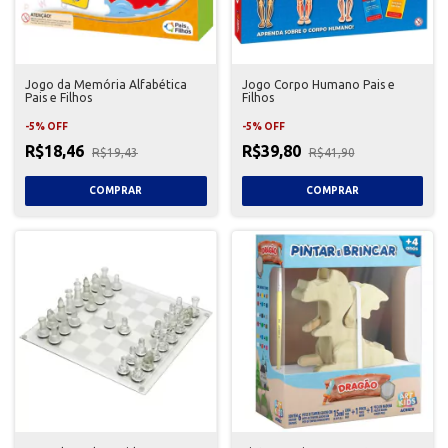
Jogo da Memória Alfabética
Jogo Corpo Humano Pais e
Pais e Filhos
Filhos
-
5
%
OFF
-
5
%
OFF
R$18,46
R$39,80
R$19,43
R$41,90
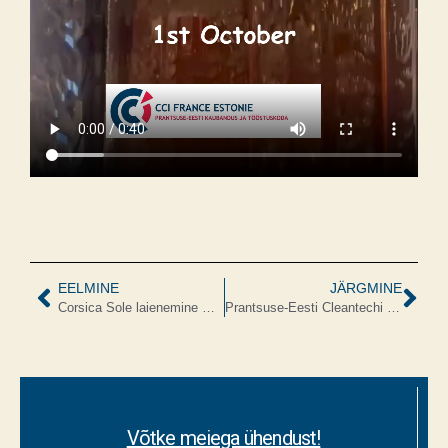
EELMINE
JÄRGMINE
Corsica Sole laienemine Eestis
Prantsuse-Eesti Cleantechi ärifoorumi peamised järeldused
Võtke meiega ühendust!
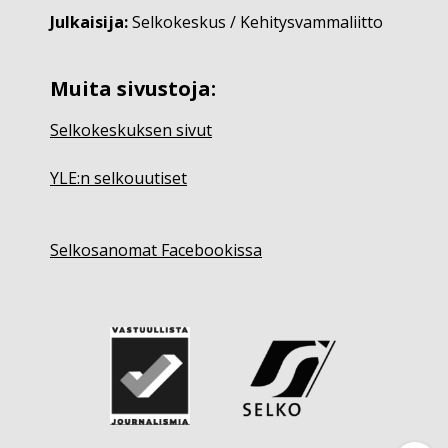
Julkaisija:
Selkokeskus / Kehitysvammaliitto
Muita sivustoja:
Selkokeskuksen sivut
YLE:n selkouutiset
Selkosanomat Facebookissa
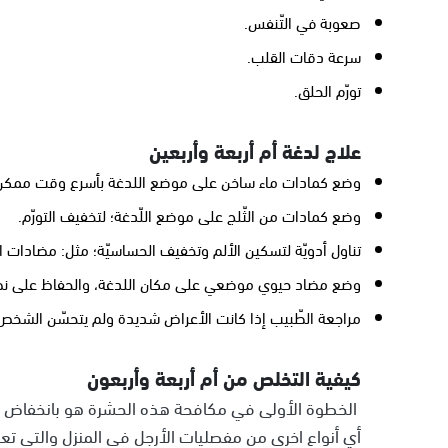
صعوبة في التّنفس.
سرعة دقات القلب.
تورّم الحلق.
علاج لدغة أم أربعة وأربعين
وضع كمادات ماء ساخن على موضع اللدغة بأسرع وقت ممكن؛ 
وضع كمادات من الثّلج على موضع اللّدغة؛ لتخفيف التورّم.
تناول أدويّة لتسكين الألم وتخفيف الحساسيّة؛ مثل: مضادات ال
وضع مضاد حيوي موضعي على مكان اللدغة، والحفاظ على نظاف
مراجعة الطّبيب إذا كانت الأعراض شديدة ولم يتحسّن الشخص خ
كيفية التخلص من أم أربعة وأربعون
الخطوة الأولى في مكافحة هذه الحشرة هو بانخفاض مصد
أي أنواع اخرى من مفصليات الأرجل في المنزل والتي تعت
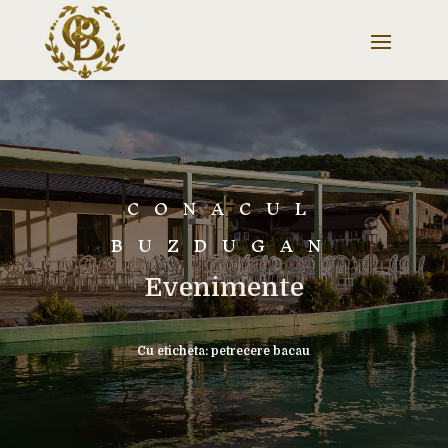
CONACUL
BUZDUGAN
Evenimente
Cu eticheta: petrecere bacau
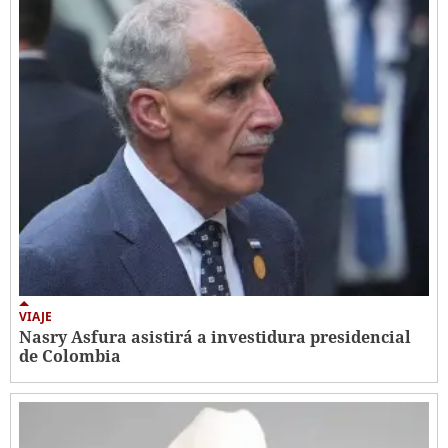
VIAJE
Nasry Asfura asistirá a investidura presidencial
de Colombia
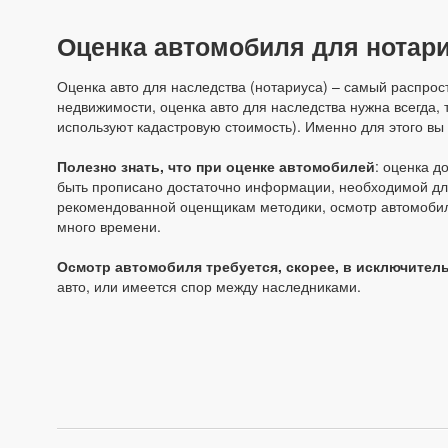
Оценка автомобиля для нотари
Оценка авто для наследства (нотариуса) – самый распрос
недвижимости, оценка авто для наследства нужна всегда, 
используют кадастровую стоимость). Именно для этого вы 
Полезно знать, что при оценке автомобилей
: оценка д
быть прописано достаточно информации, необходимой для
рекомендованной оценщикам методики, осмотр автомобиля 
много времени.
Осмотр автомобиля требуется, скорее, в исключител
авто, или имеется спор между наследниками.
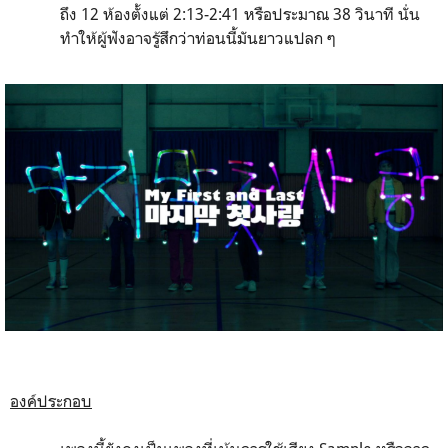
ถึง 12 ห้องตั้งแต่ 2:13-2:41 หรือประมาณ 38 วินาที นั่น
ทำให้ผู้ฟังอาจรู้สึกว่าท่อนนี้มันยาวแปลก ๆ
องค์ประกอบ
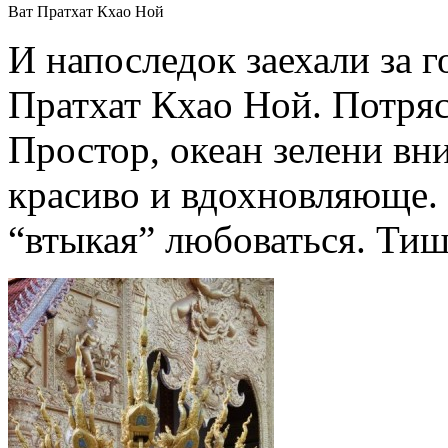
Ват Пратхат Кхао Ной
И напоследок заехали за г
Пратхат Кхао Ной. Потря
Простор, океан зелени вни
красиво и вдохновляюще.
“втыкая” любоваться. Тиш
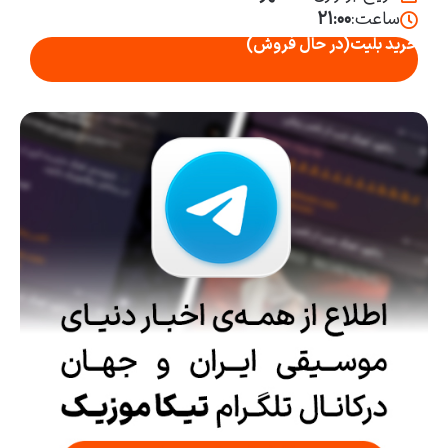
ساعت:
۲۱:۰۰
خرید بلیت
(در حال فروش)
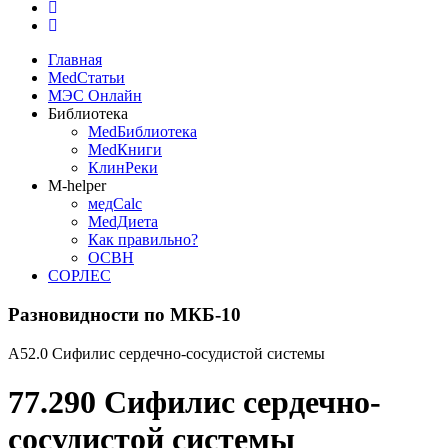
Главная
MedСтатьи
МЭС Онлайн
Библиотека
MedБиблиотека
MedКниги
КлинРеки
M-helper
медCalc
MedДиета
Как правильно?
ОСВН
СОРЛЕС
Разновидности по МКБ-10
A52.0 Сифилис сердечно-сосудистой системы
77.290 Сифилис сердечно-
сосудистой системы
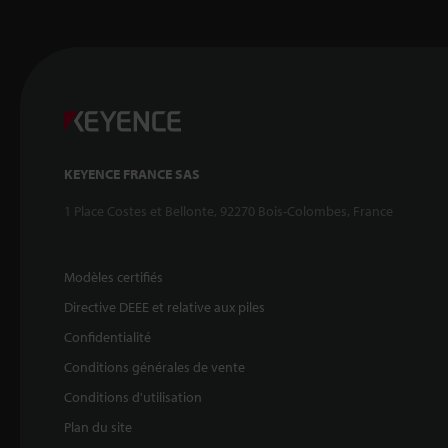
KEYENCE FRANCE SAS
1 Place Costes et Bellonte, 92270 Bois-Colombes, France
Modèles certifiés
Directive DEEE et relative aux piles
Confidentialité
Conditions générales de vente
Conditions d'utilisation
Plan du site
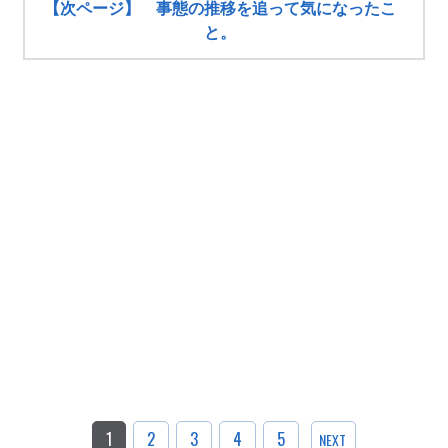
【次ページ】 事態の推移を追って気になったこ
と。
1
2
3
4
5
NEXT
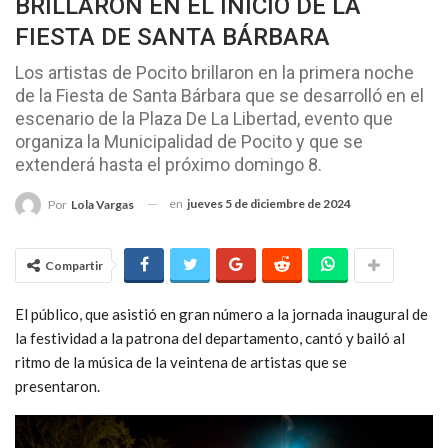
BRILLARON EN EL INICIO DE LA
FIESTA DE SANTA BÁRBARA
Los artistas de Pocito brillaron en la primera noche
de la Fiesta de Santa Bárbara que se desarrolló en el
escenario de la Plaza De La Libertad, evento que
organiza la Municipalidad de Pocito y que se
extenderá hasta el próximo domingo 8.
en
jueves 5 de diciembre de 2024
Por
Lola Vargas
Compartir
El público, que asistió en gran número a la jornada inaugural de
la festividad a la patrona del departamento, cantó y bailó al
ritmo de la música de la veintena de artistas que se
presentaron.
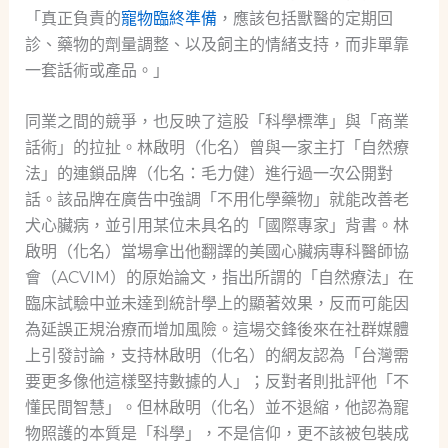
「真正負責的
寵物臨終準備
，應該包括獸醫的定期回
診、藥物的劑量調整、以及飼主的情緒支持，而非單靠
一套話術或產品。」
同業之間的競爭，也反映了這股「科學標準」與「商業
話術」的拉扯。林啟明（化名）曾與一家主打「自然療
法」的連鎖品牌（化名：毛力健）進行過一次公開對
話。該品牌在廣告中強調「不用化學藥物」就能改善老
犬心臟病，並引用某位未具名的「國際專家」背書。林
啟明（化名）當場拿出他翻譯的美國心臟病專科醫師協
會（ACVIM）的原始論文，指出所謂的「自然療法」在
臨床試驗中並未達到統計學上的顯著效果，反而可能因
為延誤正規治療而增加風險。這場交鋒後來在社群媒體
上引發討論，支持林啟明（化名）的網友認為「台灣需
要更多像他這樣堅持數據的人」；反對者則批評他「不
懂民間智慧」。但林啟明（化名）並不退縮，他認為寵
物照護的本質是「科學」，不是信仰，更不該被包裝成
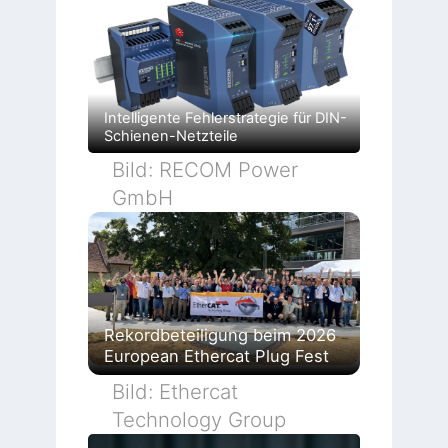
Intelligente Fehlerstrategie für DIN-
Schienen-Netzteile
Bild: RECOM Power
GmbH
Rekordbeteiligung beim 2026
European Ethercat Plug Fest
Bild: Ethercat
Technology Group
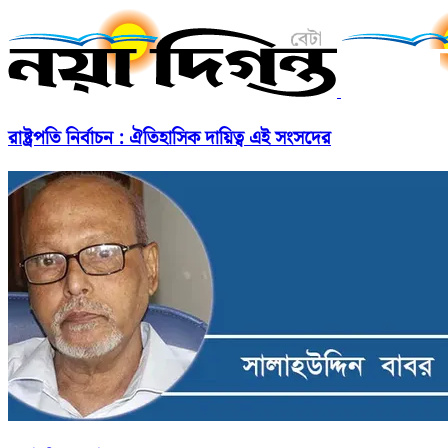
রাষ্ট্রপতি নির্বাচন : ঐতিহাসিক দায়িত্ব এই সংসদের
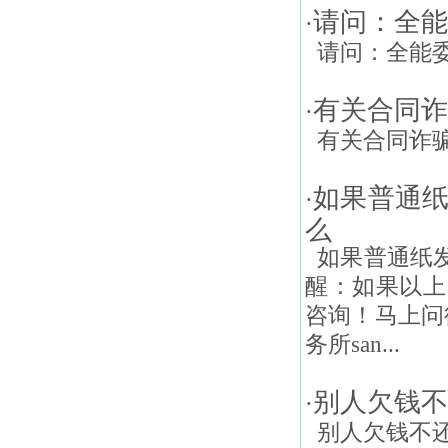
请问：全能
·
请问：全能委
有关合同诈
·
有关合同诈骗罪
如果普通
·
么
如果普通纸发
醒：如果以上
咨询！马上问律
务所san...
别人欠钱不
·
别人欠钱不还，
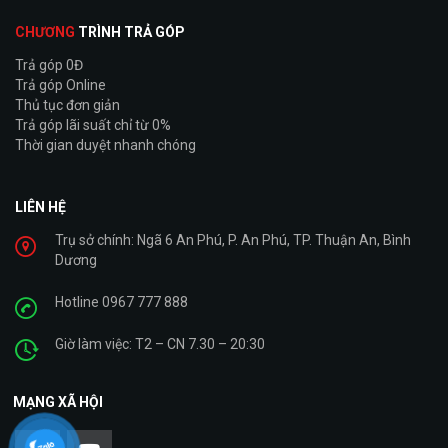
CHƯƠNG
TRÌNH TRẢ GÓP
Trả góp 0Đ
Trả góp Online
Thủ tục đơn giản
Trả góp lãi suất chỉ từ 0%
Thời gian duyệt nhanh chóng
LIÊN HỆ
Trụ sở chính: Ngã 6 An Phú, P. An Phú, TP. Thuận An, Bình
Dương
Hotline 0967 777 888
Giờ làm việc: T2 – CN 7.30 – 20:30
MẠNG XÃ HỘI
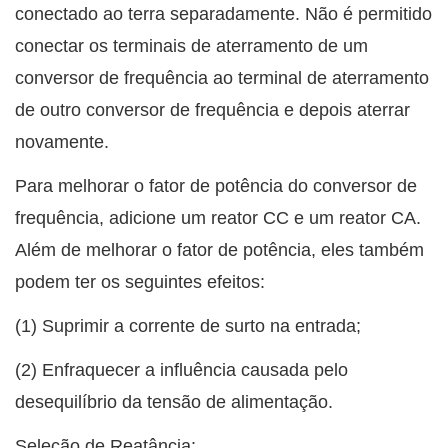
conectado ao terra separadamente. Não é permitido
conectar os terminais de aterramento de um
conversor de frequência ao terminal de aterramento
de outro conversor de frequência e depois aterrar
novamente.
Para melhorar o fator de potência do conversor de
frequência, adicione um reator CC e um reator CA.
Além de melhorar o fator de potência, eles também
podem ter os seguintes efeitos:
(1) Suprimir a corrente de surto na entrada;
(2) Enfraquecer a influência causada pelo
desequilíbrio da tensão de alimentação.
Seleção de Reatância:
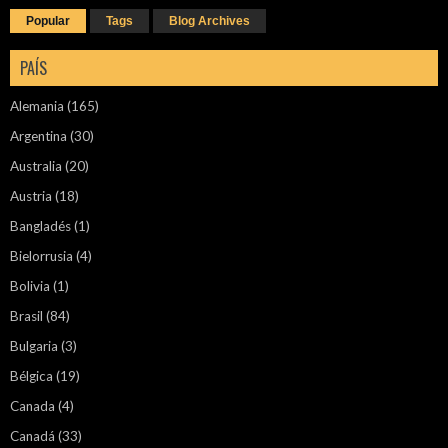
Popular
Tags
Blog Archives
PAÍS
Alemania
(165)
Argentina
(30)
Australia
(20)
Austria
(18)
Bangladés
(1)
Bielorrusia
(4)
Bolivia
(1)
Brasil
(84)
Bulgaria
(3)
Bélgica
(19)
Canada
(4)
Canadá
(33)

......

Task instructions:
Leave the pictures out and copy the rest of the data exactly.

Result of this task:
Jogo da Memória Alfabética
Jogo Corpo Humano Pais e
Pais e Filhos
Filhos
-
5
%
OFF
-
5
%
OFF
R$18,46
R$39,80
R$19,43
R$41,90
EELMINE
JÄRGMINE
Corsica Sole laienemine Eestis
Prantsuse-Eesti Cleantechi ärifoorumi peamised järeldused
Võtke meiega ühendust!
Julkaisija:
Selkokeskus / Kehitysvammaliitto
Muita sivustoja:
Selkokeskuksen sivut
YLE:n selkouutiset
Selkosanomat Facebookissa
صعوبة في التّنفس.
سرعة دقات القلب.
تورّم الحلق.
علاج لدغة أم أربعة وأربعين
وضع كمادات ماء ساخن على موضع اللدغة بأسرع وقت ممكن؛ 
وضع كمادات من الثّلج على موضع اللّدغة؛ لتخفيف التورّم.
تناول أدويّة لتسكين الألم وتخفيف الحساسيّة؛ مثل: مضادات ال
وضع مضاد حيوي موضعي على مكان اللدغة، والحفاظ على نظاف
مراجعة الطّبيب إذا كانت الأعراض شديدة ولم يتحسّن الشخص خ
كيفية التخلص من أم أربعة وأربعون
الخطوة الأولى في مكافحة هذه الحشرة هو بانخفاض مصد
أي أنواع اخرى من مفصليات الأرجل في المنزل والتي تعت
CONACUL
BUZDUGAN
Evenimente
Cu eticheta: petrecere bacau
VIAJE
Nasry Asfura asistirá a investidura presidencial
de Colombia
Оценка автомобиля для нотари
Оценка авто для наследства (нотариуса) – самый распрос
недвижимости, оценка авто для наследства нужна всегда, 
используют кадастровую стоимость). Именно для этого вы 
Полезно знать, что при оценке автомобилей
: оценка д
быть прописано достаточно информации, необходимой для
рекомендованной оценщикам методики, осмотр автомобиля 
много времени.
Осмотр автомобиля требуется, скорее, в исключител
авто, или имеется спор между наследниками.
ถึง 12 ห้องตั้งแต่ 2:13-2:41 หรือประมาณ 38 วินาที นั่น
ทำให้ผู้ฟังอาจรู้สึกว่าท่อนนี้มันยาวแปลก ๆ
องค์ประกอบ
Ват Пратхат Кхао Ной
И напоследок заехали за г
Пратхат Кхао Ной. Потря
Простор, океан зелени вни
красиво и вдохновляюще.
“втыкая” любоваться. Тиш
ساعت:
۲۱:۰۰
خرید بلیت
(در حال فروش)
Главная
MedСтатьи
МЭС Онлайн
Библиотека
MedБиблиотека
MedКниги
КлинРеки
M-helper
медCalc
MedДиета
Как правильно?
ОСВН
СОРЛЕС
Разновидности по МКБ-10
A52.0 Сифилис сердечно-сосудистой системы
77.290 Сифилис сердечно-
сосудистой системы
KEYENCE FRANCE SAS
1 Place Costes et Bellonte, 92270 Bois-Colombes, France
Modèles certifiés
Directive DEEE et relative aux piles
Confidentialité
Conditions générales de vente
Conditions d'utilisation
Plan du site
【次ページ】 事態の推移を追って気になったこ
と。
1
2
3
4
5
NEXT
BRILLARON EN EL INICIO DE LA
FIESTA DE SANTA BÁRBARA
Los artistas de Pocito brillaron en la primera noche
de la Fiesta de Santa Bárbara que se desarrolló en el
escenario de la Plaza De La Libertad, evento que
organiza la Municipalidad de Pocito y que se
extenderá hasta el próximo domingo 8.
en
jueves 5 de diciembre de 2024
Por
Lola Vargas
Compartir
El público, que asistió en gran número a la jornada inaugural de
la festividad a la patrona del departamento, cantó y bailó al
ritmo de la música de la veintena de artistas que se
presentaron.
「真正負責的
寵物臨終準備
，應該包括獸醫的定期回
診、藥物的劑量調整、以及飼主的情緒支持，而非單靠
一套話術或產品。」
同業之間的競爭，也反映了這股「科學標準」與「商業
話術」的拉扯。林啟明（化名）曾與一家主打「自然療
法」的連鎖品牌（化名：毛力健）進行過一次公開對
話。該品牌在廣告中強調「不用化學藥物」就能改善老
犬心臟病，並引用某位未具名的「國際專家」背書。林
啟明（化名）當場拿出他翻譯的美國心臟病專科醫師協
會（ACVIM）的原始論文，指出所謂的「自然療法」在
臨床試驗中並未達到統計學上的顯著效果，反而可能因
為延誤正規治療而增加風險。這場交鋒後來在社群媒體
上引發討論，支持林啟明（化名）的網友認為「台灣需
要更多像他這樣堅持數據的人」；反對者則批評他「不
懂民間智慧」。但林啟明（化名）並不退縮，他認為寵
物照護的本質是「科學」，不是信仰，更不該被包裝成
Intelligente Fehlerstrategie für DIN-
Schienen-Netzteile
Bild: RECOM Power
GmbH
Rekordbeteiligung beim 2026
European Ethercat Plug Fest
Bild: Ethercat
Technology Group
রাষ্ট্রপতি নির্বাচন : ঐতিহাসিক দায়িত্ব এই সংসদের
请问：全能
·
请问：全能委
有关合同诈
·
有关合同诈骗罪
如果普通
·
么
如果普通纸发
醒：如果以上
咨询！马上问律
务所san...
别人欠钱不
·
别人欠钱不还，
CHƯƠNG
TRÌNH TRẢ GÓP
Trả góp 0Đ
Trả góp Online
Thủ tục đơn giản
Trả góp lãi suất chỉ từ 0%
Thời gian duyệt nhanh chóng
LIÊN HỆ
Trụ sở chính: Ngã 6 An Phú, P. An Phú, TP. Thuận An, Bình
Dương
Hotline 0967 777 888
Giờ làm việc: T2 – CN 7.30 – 20:30
MẠNG XÃ HỘI
conectado ao terra separadamente. Não é permitido
conectar os terminais de aterramento de um
conversor de frequência ao terminal de aterramento
de outro conversor de frequência e depois aterrar
novamente.
Para melhorar o fator de potência do conversor de
frequência, adicione um reator CC e um reator CA.
Além de melhorar o fator de potência, eles também
podem ter os seguintes efeitos:
(1) Suprimir a corrente de surto na entrada;
(2) Enfraquecer a influência causada pelo
desequilíbrio da tensão de alimentação.
Seleção de Reatância:
Popular
Tags
Blog Archives
PAÍS
Alemania
(165)
Argentina
(30)
Australia
(20)
Austria
(18)
Bangladés
(1)
Bielorrusia
(4)
Bolivia
(1)
Brasil
(84)
Bulgaria
(3)
Bélgica
(19)
Canada
(4)
Canadá
(33)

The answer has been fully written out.